What is being asked:
Go through the data below and return each line where the string "administ" occurs.

+--

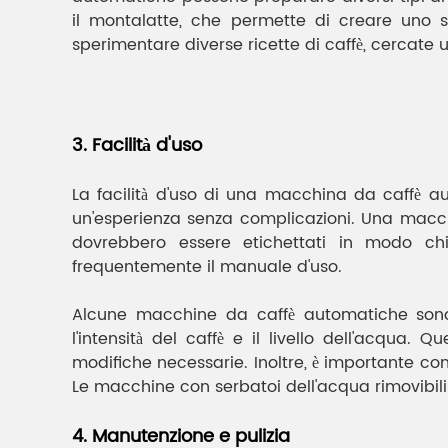
il montalatte, che permette di creare uno 
sperimentare diverse ricette di caffè, cercate
3. Facilità d'uso
La facilità d'uso di una macchina da caffè au
un'esperienza senza complicazioni. Una macchi
dovrebbero essere etichettati in modo ch
frequentemente il manuale d'uso.
Alcune macchine da caffè automatiche sono 
l'intensità del caffè e il livello dell'acqua
modifiche necessarie. Inoltre, è importante con
Le macchine con serbatoi dell'acqua rimovibili
4. Manutenzione e pulizia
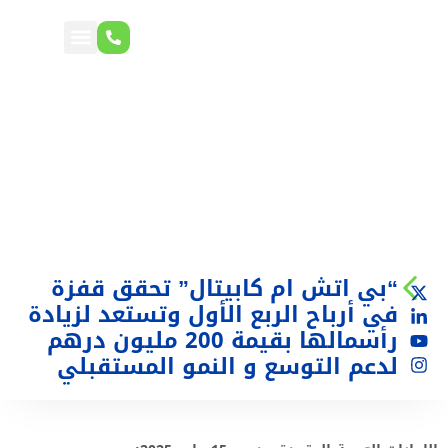
“بي اتش ام كابيتال” تحقق قفزة
في أرباح الربع الأول وتستعد لزيادة
رأسمالها بقيمة 200 مليون درهم
لدعم التوسع و النمو المستقبلي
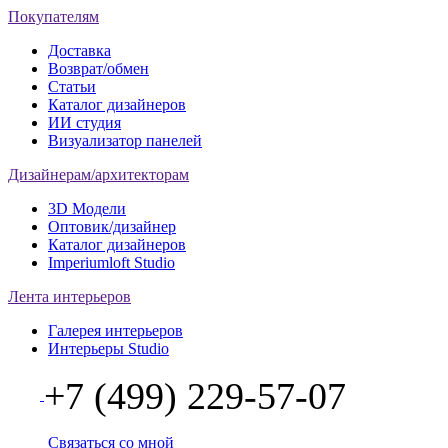
Покупателям
Доставка
Возврат/обмен
Статьи
Каталог дизайнеров
ИИ студия
Визуализатор панелей
Дизайнерам/архитекторам
3D Модели
Оптовик/дизайнер
Каталог дизайнеров
Imperiumloft Studio
Лента интерьеров
Галерея интерьеров
Интерьеры Studio
+7 (499) 229-57-07
Связаться со мной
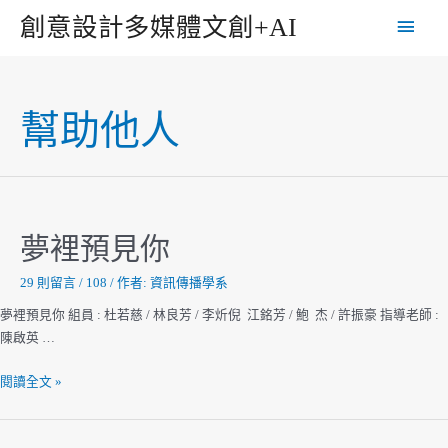
跳
主
創意設計多媒體文創+AI
至
主
要
要
選
內
幫助他人
容
單
夢裡預見你
29 則留言
/
108
/ 作者:
資訊傳播學系
夢裡預見你 組員 : 杜若慈 / 林良芳 / 李炘倪 江銘芳 / 鮑 杰 / 許振豪 指導老師 :
陳啟英 …
夢
閱讀全文 »
裡
預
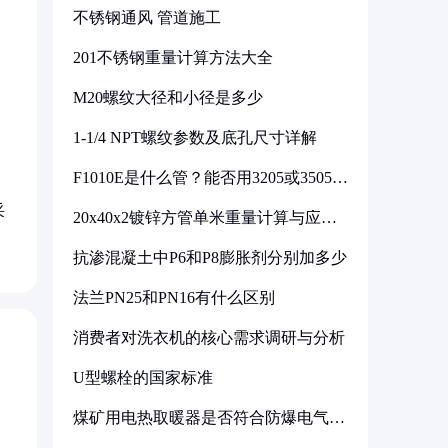
不锈钢通风 管道施工
201不锈钢重量计算方法大全
M20螺纹大径和小径是多少
1-1/4 NPT螺纹参数及底孔尺寸详解
F1010E是什么管？能否用3205或3505代
换
采
20x40x2镀锌方管单米重量计算与应用
分析
抗渗混凝土中P6和P8膨胀剂分别加多少
法兰PN25和PN16有什么区别
消费者对洗衣机的核心需求调研与分析
U型螺栓的国家标准
煤矿用电热取暖器是否符合防爆电气设
备标准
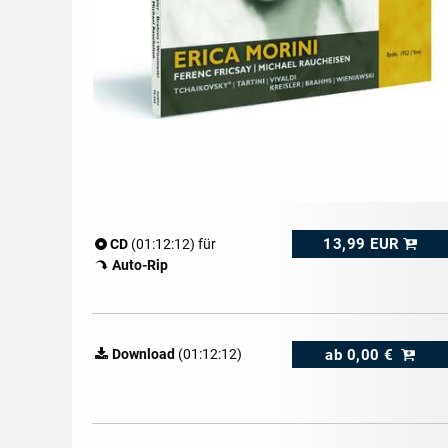
13,99 EUR
CD
(01:12:12) für
Auto-Rip
ab
0,00 €
Download
(01:12:12)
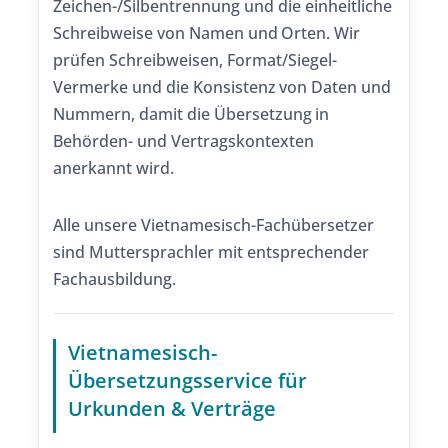
Zeichen-/Silbentrennung und die einheitliche
Schreibweise von Namen und Orten. Wir
prüfen Schreibweisen, Format/Siegel-
Vermerke und die Konsistenz von Daten und
Nummern, damit die Übersetzung in
Behörden- und Vertragskontexten
anerkannt wird.
Alle unsere Vietnamesisch-Fachübersetzer
sind Muttersprachler mit entsprechender
Fachausbildung.
Vietnamesisch-
Übersetzungsservice für
Urkunden & Verträge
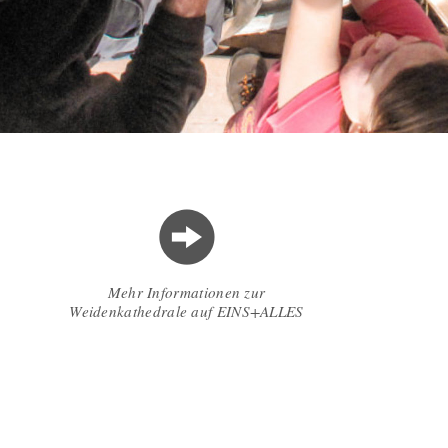
Mehr Informationen zur
Weidenkathedrale auf EINS+ALLES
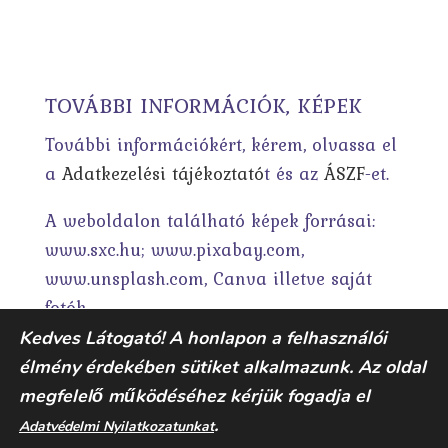
TOVÁBBI INFORMÁCIÓK, KÉPEK
További információkért, kérem, olvassa el
a
Adatkezelési tájékoztató
t és az
ÁSZF
-et.
A weboldalon található képek forrásai:
www.sxc.hu; www.pixabay.com,
www.unsplash.com, Canva illetve saját
fotók.
Kedves Látogató! A honlapon a felhasználói
élmény érdekében sütiket alkalmazunk. Az oldal
megfelelő működéséhez kérjük fogadja el
.
Adatvédelmi Nyilatkozatunkat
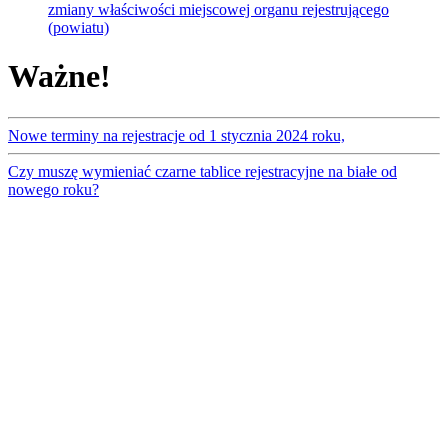
zmiany właściwości miejscowej organu rejestrującego
(powiatu)
Ważne!
Nowe terminy na rejestracje od 1 stycznia 2024 roku,
Czy muszę wymieniać czarne tablice rejestracyjne na białe od
nowego roku?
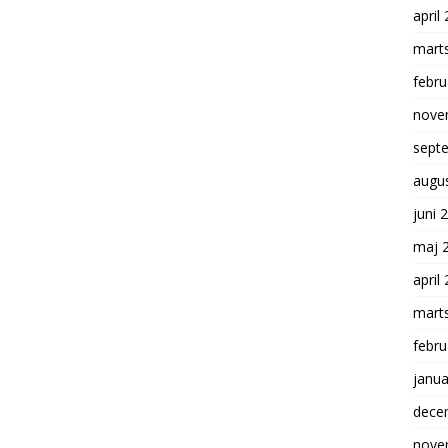
april
mart
febru
nove
sept
augu
juni 
maj 
april
mart
febru
janua
dece
nove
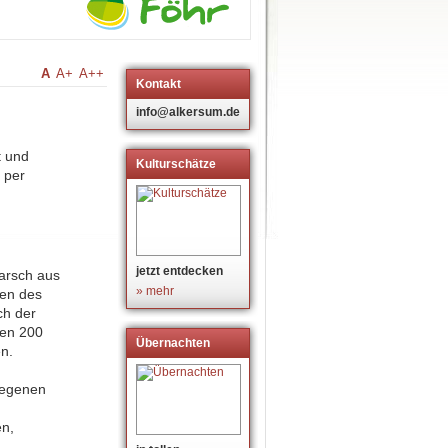
A
A+
A++
Kontakt
info@alkersum.de
t und
Kulturschätze
 per
jetzt entdecken
Marsch aus
» mehr
en des
ch der
ten 200
Übernachten
n.
elegenen
en,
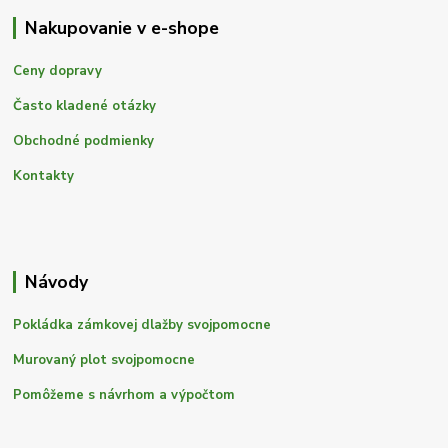
Nakupovanie v e-shope
Ceny dopravy
Často kladené otázky
Obchodné podmienky
Kontakty
Návody
Pokládka zámkovej dlažby svojpomocne
Murovaný plot svojpomocne
Pomôžeme s návrhom a výpočtom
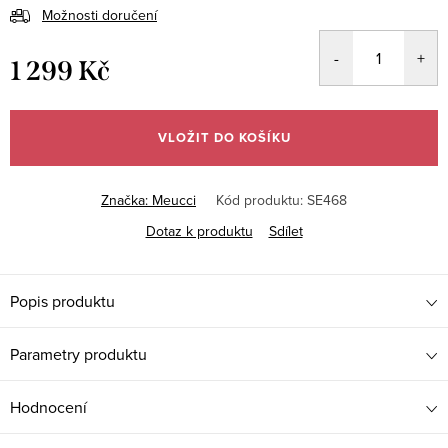
Možnosti doručení
1 299 Kč
Měrná
cena:
VLOŽIT DO KOŠÍKU
Značka:
Meucci
Kód produktu:
SE468
Dotaz k produktu
Sdílet
Popis produktu
Parametry produktu
Hodnocení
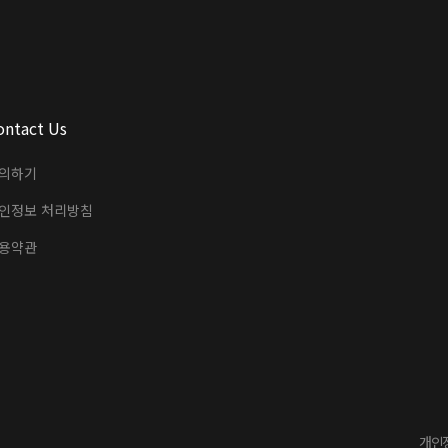
ontact Us
의하기
인정보 처리방침
용약관
개인정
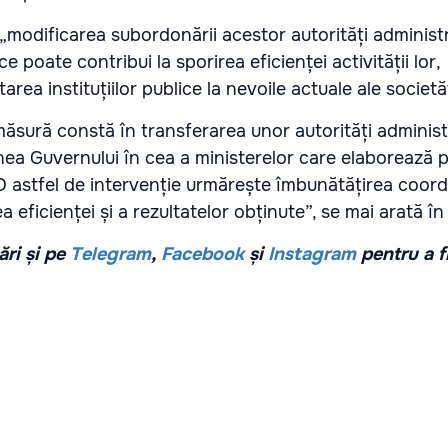
 „modificarea subordonării acestor autorități administ
 poate contribui la sporirea eficienței activității lor,
rea instituțiilor publice la nevoile actuale ale societăț
măsură constă în transferarea unor autorități administ
ea Guvernului în cea a ministerelor care elaborează po
O astfel de intervenție urmărește îmbunătățirea coord
rea eficienței și a rezultatelor obținute”, se mai arată 
ri și pe
Telegram
,
Facebook
și
Instagram
pentru a f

+--

Response to the exercise:
 „modificarea subordonării acestor autorități administ
măsură constă în transferarea unor autorități administ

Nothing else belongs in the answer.